10機のキューブサットを一緒に打ち上げた(出典:NASA)
10機のキューブサットを一緒に打ち上げた(出典:NASA)

 以下では、これらキューブサットなどの概要を紹介しよう。ちなみに、キューブサットはSLSの2段目に相当する中間低温推進ステージ(ICPS)とOrionのあいだに設けられた「Orion Stage Adapter(OSA)」に搭載され、順次放出された。

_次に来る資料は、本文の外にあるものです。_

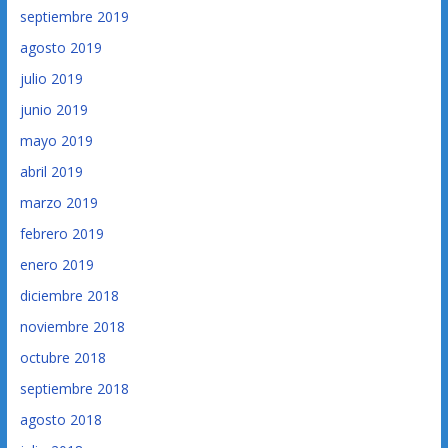
septiembre 2019
agosto 2019
julio 2019
junio 2019
mayo 2019
abril 2019
marzo 2019
febrero 2019
enero 2019
diciembre 2018
noviembre 2018
octubre 2018
septiembre 2018
agosto 2018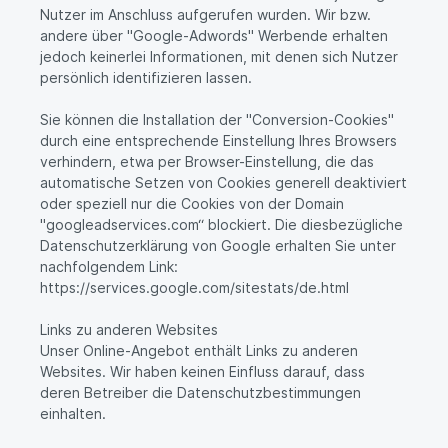
Nutzer im Anschluss aufgerufen wurden. Wir bzw.
andere über "Google-Adwords" Werbende erhalten
jedoch keinerlei Informationen, mit denen sich Nutzer
persönlich identifizieren lassen.
Sie können die Installation der "Conversion-Cookies"
durch eine entsprechende Einstellung Ihres Browsers
verhindern, etwa per Browser-Einstellung, die das
automatische Setzen von Cookies generell deaktiviert
oder speziell nur die Cookies von der Domain
"googleadservices.com“ blockiert. Die diesbezügliche
Datenschutzerklärung von Google erhalten Sie unter
nachfolgendem Link:
https://services.google.com/sitestats/de.html
Links zu anderen Websites
Unser Online-Angebot enthält Links zu anderen
Websites. Wir haben keinen Einfluss darauf, dass
deren Betreiber die Datenschutzbestimmungen
einhalten.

Orion Stage Adapterにキューブサットを搭載(出典:NASA)
Orion Stage Adapterにキューブサットを搭載(出典:NASA)

OMOTENASHI
 宇宙航空研究開発機構(JAXA)と東京大学が開発した月着陸実証機で、今回のミッションで月に着陸する唯一の探査機。「Outstanding MOon exploration Technologies demonstrated by NAno Semi-Hard Impactor」という正式名称が示しているように、その目標はそれなりの速度(セミハード)で月面への着陸技術を実証すること

 ロケットからの分離には成功したものの、想定していない回転状態に陥り、太陽電池パドルを太陽に向けられず、運用に必要な電力が得られていない。通信が途絶えた状態になってしまった。現在、姿勢を回復させて通信を復帰させようと取り組んでいる(JAXAOMOTENASHI公式Twitterアカウント)。

EQUULEUS
 JAXAと東京大学の開発したキューブサットで、地球・月のラグランジュ点に向けて航行する軌道制御技術を実証することが主目的。プラズマの発する極端紫外光を観測する「PHOENIX」、月面衝突閃光と小惑星を観測する「DELPHINUS」というプロジェクトも実施する。

 ロケットからの分離に成功し、正常に機能している(JAXAJAXA公式TwitterアカウントEQUULEUS公式Twitterアカウント)。

ArgoMoon
 イタリア宇宙機関(Agenzia Spaziale Italiana:ASI)などの開発したキューブサット。ロケットから分離後、ICPSを撮影し、詳細な解析にその画像を利用する。さらに、高度を上げてから月の撮影も実施する。

 欧州宇宙機関(ESA)によると、通信の確立に成功した。